La sécurisation, la conservation et l’entretien des traces des anciennes civilisations qui avaient transité dans notre pays sont les objectifs assignés à la nouvelle équipe dirigeante de l’OGEBC. Le mégaprojet culturel mort-né, en l’occurrence le Centre arabe d’archéologie (CAA), annoncé en grande pompe, avait été érigé à Tipasa et équipé par le ministère de la Culture à la suite d’un curieux et incompréhensible désengagement des pays arabes.

Le mutisme de l’Arab league educational, cultural, scientific organization (Alecso), qui n’est autre que l’Unesco des pays arabes, sur le retrait des 21 pays arabes, avait suscité des commentaires. Le ministère de la Culture a décidé d’installer une annexe de l’OGEBC, le siège du Centre national de recherches archéologiques (CNRA), et enfin l’Ecole nationale de conservation et de restauration des biens culturels (ENCRBC) dans ce joyau architectural. Une infrastructure très utile et vitale pour les universitaires et chercheurs algériens, d’autant plus qu’un institut d’archéologie existe à l’université de Tipasa.

Le département ministériel du Dr Bendouda Malika compte soumettre à l’Unesco un projet de formation du personnel en charge des sites dans moult domaines, relatifs à la prise en charge du patrimoine culturel, à la suite d’un commun accord entre les deux institutions. L’Algérie, une nation pourvue d’une superficie qui avoisine les 2,4 millions de km2, est le plus grand pays d’Afrique, dans le monde arabe et dans le bassin méditerranéen. La richesse et les variétés de son patrimoine culturel matériel et immatériel se trouvent dans chaque wilaya.

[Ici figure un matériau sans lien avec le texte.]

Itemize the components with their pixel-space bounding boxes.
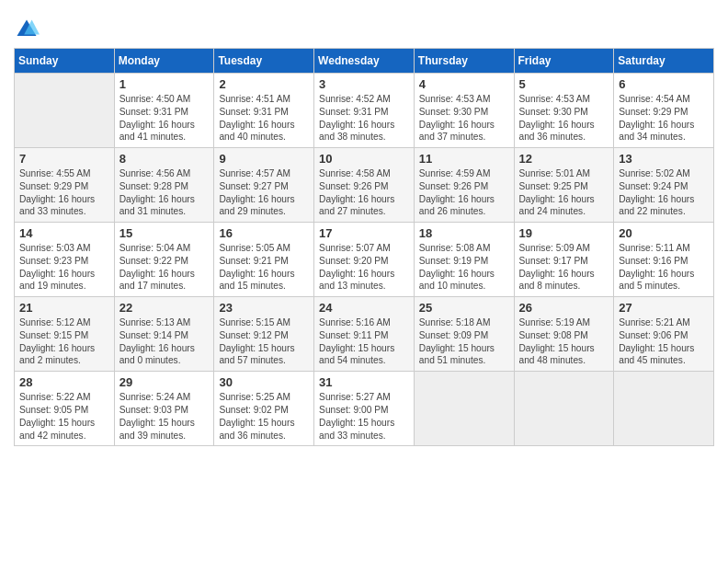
header-day-thursday: Thursday [414,49,514,74]
cell-content: Sunrise: 5:01 AM Sunset: 9:25 PM Dayligh… [519,167,610,218]
week-row-3: 14Sunrise: 5:03 AM Sunset: 9:23 PM Dayli… [15,223,714,297]
week-row-2: 7Sunrise: 4:55 AM Sunset: 9:29 PM Daylig… [15,148,714,223]
logo-icon [14,17,40,42]
day-number: 27 [619,301,710,315]
day-number: 28 [19,375,110,389]
cell-content: Sunrise: 4:54 AM Sunset: 9:29 PM Dayligh… [619,93,710,144]
day-number: 19 [519,226,610,240]
calendar-cell [514,372,614,446]
week-row-4: 21Sunrise: 5:12 AM Sunset: 9:15 PM Dayli… [15,297,714,372]
calendar-cell: 14Sunrise: 5:03 AM Sunset: 9:23 PM Dayli… [15,223,115,297]
day-number: 29 [119,375,210,389]
calendar-cell: 8Sunrise: 4:56 AM Sunset: 9:28 PM Daylig… [114,148,214,223]
calendar-cell [414,372,514,446]
day-number: 5 [519,77,610,91]
header-day-friday: Friday [514,49,614,74]
calendar-cell: 29Sunrise: 5:24 AM Sunset: 9:03 PM Dayli… [114,372,214,446]
calendar-cell: 13Sunrise: 5:02 AM Sunset: 9:24 PM Dayli… [614,148,714,223]
cell-content: Sunrise: 5:05 AM Sunset: 9:21 PM Dayligh… [219,242,310,293]
day-number: 21 [19,301,110,315]
calendar-cell: 1Sunrise: 4:50 AM Sunset: 9:31 PM Daylig… [114,74,214,148]
cell-content: Sunrise: 5:21 AM Sunset: 9:06 PM Dayligh… [619,316,710,367]
day-number: 6 [619,77,710,91]
calendar-cell: 26Sunrise: 5:19 AM Sunset: 9:08 PM Dayli… [514,297,614,372]
day-number: 8 [119,152,210,166]
cell-content: Sunrise: 4:50 AM Sunset: 9:31 PM Dayligh… [119,93,210,144]
day-number: 18 [419,226,510,240]
week-row-1: 1Sunrise: 4:50 AM Sunset: 9:31 PM Daylig… [15,74,714,148]
logo [14,17,43,42]
header-day-monday: Monday [114,49,214,74]
day-number: 10 [319,152,410,166]
calendar-cell: 12Sunrise: 5:01 AM Sunset: 9:25 PM Dayli… [514,148,614,223]
cell-content: Sunrise: 5:07 AM Sunset: 9:20 PM Dayligh… [319,242,410,293]
day-number: 4 [419,77,510,91]
cell-content: Sunrise: 5:04 AM Sunset: 9:22 PM Dayligh… [119,242,210,293]
calendar-cell: 30Sunrise: 5:25 AM Sunset: 9:02 PM Dayli… [214,372,314,446]
day-number: 16 [219,226,310,240]
header-row: SundayMondayTuesdayWednesdayThursdayFrid… [15,49,714,74]
header-day-sunday: Sunday [15,49,115,74]
day-number: 12 [519,152,610,166]
day-number: 15 [119,226,210,240]
cell-content: Sunrise: 5:09 AM Sunset: 9:17 PM Dayligh… [519,242,610,293]
cell-content: Sunrise: 5:22 AM Sunset: 9:05 PM Dayligh… [19,391,110,442]
day-number: 30 [219,375,310,389]
calendar-cell: 5Sunrise: 4:53 AM Sunset: 9:30 PM Daylig… [514,74,614,148]
cell-content: Sunrise: 5:24 AM Sunset: 9:03 PM Dayligh… [119,391,210,442]
calendar-cell: 4Sunrise: 4:53 AM Sunset: 9:30 PM Daylig… [414,74,514,148]
calendar-cell: 9Sunrise: 4:57 AM Sunset: 9:27 PM Daylig… [214,148,314,223]
cell-content: Sunrise: 5:27 AM Sunset: 9:00 PM Dayligh… [319,391,410,442]
cell-content: Sunrise: 4:52 AM Sunset: 9:31 PM Dayligh… [319,93,410,144]
cell-content: Sunrise: 4:59 AM Sunset: 9:26 PM Dayligh… [419,167,510,218]
cell-content: Sunrise: 4:53 AM Sunset: 9:30 PM Dayligh… [519,93,610,144]
day-number: 1 [119,77,210,91]
cell-content: Sunrise: 4:56 AM Sunset: 9:28 PM Dayligh… [119,167,210,218]
week-row-5: 28Sunrise: 5:22 AM Sunset: 9:05 PM Dayli… [15,372,714,446]
day-number: 2 [219,77,310,91]
calendar-cell: 27Sunrise: 5:21 AM Sunset: 9:06 PM Dayli… [614,297,714,372]
calendar-cell: 20Sunrise: 5:11 AM Sunset: 9:16 PM Dayli… [614,223,714,297]
calendar-cell: 22Sunrise: 5:13 AM Sunset: 9:14 PM Dayli… [114,297,214,372]
day-number: 17 [319,226,410,240]
cell-content: Sunrise: 5:19 AM Sunset: 9:08 PM Dayligh… [519,316,610,367]
cell-content: Sunrise: 4:55 AM Sunset: 9:29 PM Dayligh… [19,167,110,218]
cell-content: Sunrise: 5:15 AM Sunset: 9:12 PM Dayligh… [219,316,310,367]
header-day-saturday: Saturday [614,49,714,74]
cell-content: Sunrise: 5:08 AM Sunset: 9:19 PM Dayligh… [419,242,510,293]
calendar-cell: 11Sunrise: 4:59 AM Sunset: 9:26 PM Dayli… [414,148,514,223]
calendar-table: SundayMondayTuesdayWednesdayThursdayFrid… [14,48,714,446]
cell-content: Sunrise: 5:03 AM Sunset: 9:23 PM Dayligh… [19,242,110,293]
calendar-cell: 2Sunrise: 4:51 AM Sunset: 9:31 PM Daylig… [214,74,314,148]
calendar-cell: 18Sunrise: 5:08 AM Sunset: 9:19 PM Dayli… [414,223,514,297]
calendar-cell: 25Sunrise: 5:18 AM Sunset: 9:09 PM Dayli… [414,297,514,372]
calendar-body: 1Sunrise: 4:50 AM Sunset: 9:31 PM Daylig… [15,74,714,446]
calendar-cell: 28Sunrise: 5:22 AM Sunset: 9:05 PM Dayli… [15,372,115,446]
cell-content: Sunrise: 5:25 AM Sunset: 9:02 PM Dayligh… [219,391,310,442]
calendar-cell: 23Sunrise: 5:15 AM Sunset: 9:12 PM Dayli… [214,297,314,372]
calendar-cell: 31Sunrise: 5:27 AM Sunset: 9:00 PM Dayli… [314,372,415,446]
cell-content: Sunrise: 4:53 AM Sunset: 9:30 PM Dayligh… [419,93,510,144]
day-number: 11 [419,152,510,166]
calendar-cell: 19Sunrise: 5:09 AM Sunset: 9:17 PM Dayli… [514,223,614,297]
day-number: 20 [619,226,710,240]
day-number: 7 [19,152,110,166]
calendar-cell: 6Sunrise: 4:54 AM Sunset: 9:29 PM Daylig… [614,74,714,148]
calendar-cell: 17Sunrise: 5:07 AM Sunset: 9:20 PM Dayli… [314,223,415,297]
cell-content: Sunrise: 5:02 AM Sunset: 9:24 PM Dayligh… [619,167,710,218]
day-number: 24 [319,301,410,315]
calendar-cell: 7Sunrise: 4:55 AM Sunset: 9:29 PM Daylig… [15,148,115,223]
day-number: 25 [419,301,510,315]
day-number: 13 [619,152,710,166]
calendar-cell: 3Sunrise: 4:52 AM Sunset: 9:31 PM Daylig… [314,74,415,148]
day-number: 26 [519,301,610,315]
calendar-cell [614,372,714,446]
header-day-tuesday: Tuesday [214,49,314,74]
cell-content: Sunrise: 5:13 AM Sunset: 9:14 PM Dayligh… [119,316,210,367]
day-number: 3 [319,77,410,91]
calendar-cell: 21Sunrise: 5:12 AM Sunset: 9:15 PM Dayli… [15,297,115,372]
cell-content: Sunrise: 4:58 AM Sunset: 9:26 PM Dayligh… [319,167,410,218]
calendar-cell: 15Sunrise: 5:04 AM Sunset: 9:22 PM Dayli… [114,223,214,297]
day-number: 9 [219,152,310,166]
page-header [14,9,714,42]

La société civile est appelée à réagir pour valoriser tous ces atouts afin d’imposer le secteur de la culture dans le développement économique du pays. Les perspectives sont immenses. La sauvegarde, la protection, l’entretien et enfin la valorisation de toutes ces richesses devront impliquer les citoyens, en aval du soutien et de l’accompagnement des pouvoirs publics sont incontournables.

Il y va de l’intérêt général afin d’assurer une autre vie, pour ce qui reste de ces patrimoines, après tant de décennies d’agressions. La stérile volonté locale entrave la stricte application des textes de lois en matière de préservation de ces richesses culturelles.